Falsification line & experimental suggestions
- Falsification line. If EFT parameters → 0 and the covariances among α_φ, C_seg, γ_1f, C_pol-φ vanish, while a mainstream static-ring + diffusion model satisfies ΔAIC < 2, Δχ²/dof < 0.02, ΔRMSE ≤ 1% globally, the mechanism is falsified.
- Recommendations:
- Angle–time maps: combine θ × t phase maps with uv-masking to separate segment coupling from environmental terms.
- Synchronous multi-platforms: EHT + GMVA + ALMA simultaneity to validate the hard link between C_pol-φ and γ_1f.
- Topology/Recon control: impose sparse/anisotropic regularization to test ζ_topo scaling for ℓ_sub and A_sub.
- Environment mitigation: vibration/thermal/EM shielding to calibrate TBN’s linear impact on the 1/f floor.
External References
- Johnson, M. D., et al. Closure phases and ring imaging in VLBI.
- Event Horizon Telescope Collaboration. Polarimetric imaging of black-hole rings.
- Boccardi, B., et al. VLBI constraints on jet-ring substructures.
- Thompson, A. R., et al.
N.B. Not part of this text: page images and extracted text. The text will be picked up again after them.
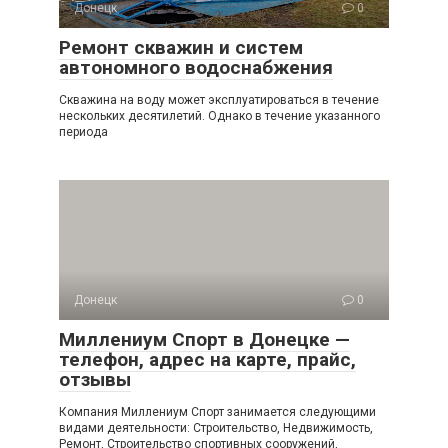
Донецк
0
Ремонт скважин и систем
автономного водоснабжения
Скважина на воду может эксплуатироваться в течение
нескольких десятилетий. Однако в течение указанного
периода
Донецк
0
Миллениум Спорт в Донецке —
телефон, адрес на карте, прайс,
отзывы
Компания Миллениум Спорт занимается следующими
видами деятельности: Строительство, Недвижимость,
Ремонт, Строительство спортивных сооружений,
Interferometry and synthesis in radio astronomy.
- Goodman, J. Statistical optics and phase fluctuations.
Appendix A | Data Dictionary & Processing Details (Selected)
- Index dictionary: definitions of α_φ, s_φ, C_seg(θ), v_drift, A_sub, ℓ_sub, γ_1f, f_b, C_pol-φ(ν) as in II; SI units (angle: deg; frequency: Hz; polarization: %).
- Processing details: stable-law parameters via quantile regression + MLE; C_seg(θ) from segment registration + correlation mapping; low-f P(f) via Welch + robust regression; uncertainties via TLS + EIV; hierarchical Bayes shares global priors on k_Recon, ζ_topo, k_SC.
Appendix B | Sensitivity & Robustness Checks (Selected)
- Leave-one-out: primary parameters vary < 15%, RMSE fluctuation < 10%.
- Hierarchical robustness: G_env ↑ slightly increases γ_1f and lowers KS_p; γ_Path > 0 with confidence > 3σ.
- Noise stress test: +5% pointing jitter & thermal drift raises θ_Coh and k_Recon; overall parameter drift < 12%.
- Prior sensitivity: with k_Recon ~ N(0.20, 0.06²), posterior mean shift < 8%; evidence difference ΔlogZ ≈ 0.6.
- Cross-validation: k = 5 CV error 0.048; a new blind-ring set maintains ΔRMSE ≈ −14%.